Diary: 2024-03-18

 

Work was terrible today. Actually, the work itself was fine. I was thankful that I didn't have any presentations today. What was terrible was my mood. I just cannot get over the fact that Lee is married. Why didn't I see the signs? Why did I trust him so much?  But the fact that he is married isn't even what bothers me the most. What really upsets me is that I am the "Other Woman." I don't know what to do about that. What to do about Lee is first, I will no longer date him. But what do I do about her. Do I tell her? Do I say nothing and let her go on thinking she is dating a loyal man? I just don't know.
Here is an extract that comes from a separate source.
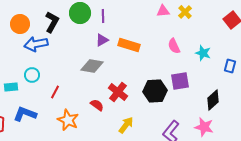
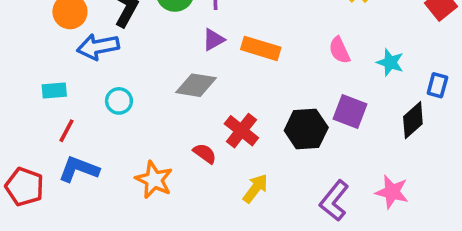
cyan circle: (32, 75) -> (119, 101), moved
purple square: (180, 81) -> (350, 111), turned 30
cyan rectangle: (11, 87) -> (54, 90), moved
red line: (55, 92) -> (66, 131), moved
black diamond: (213, 100) -> (413, 120), moved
I got to the office and sat at my desk, thinking I would try to focus on work. However, when I looked at the clock, I realized it was lunch and I had not gotten anything done. I guess I did not have a very good poker face on today as more than one person asked me if I was okay. I told them I was as I didn't want them to know about how stupid and gullible I am. I just told them I was a personal thing and that I would be okay. And I will be okay, but this sure sucks. It did make me feel better that I have friends at the office that noticed me being down and asked if I was okay. 


When I got home, I was so down that I didn't feel like doing anything. Instead, I grabbed a bag of Cheetos, a glass of wine, and went to bed. I did turn on the TV, but I don't remember what I watched. Whatever it was, it worked as it did, for a short while, help take my mind off the whole affair. Hopefully, tomorrow will be better. 

Oh and note to self, do not eat Cheetos in bed. Now I am going to have to wash the sheet tomorrow.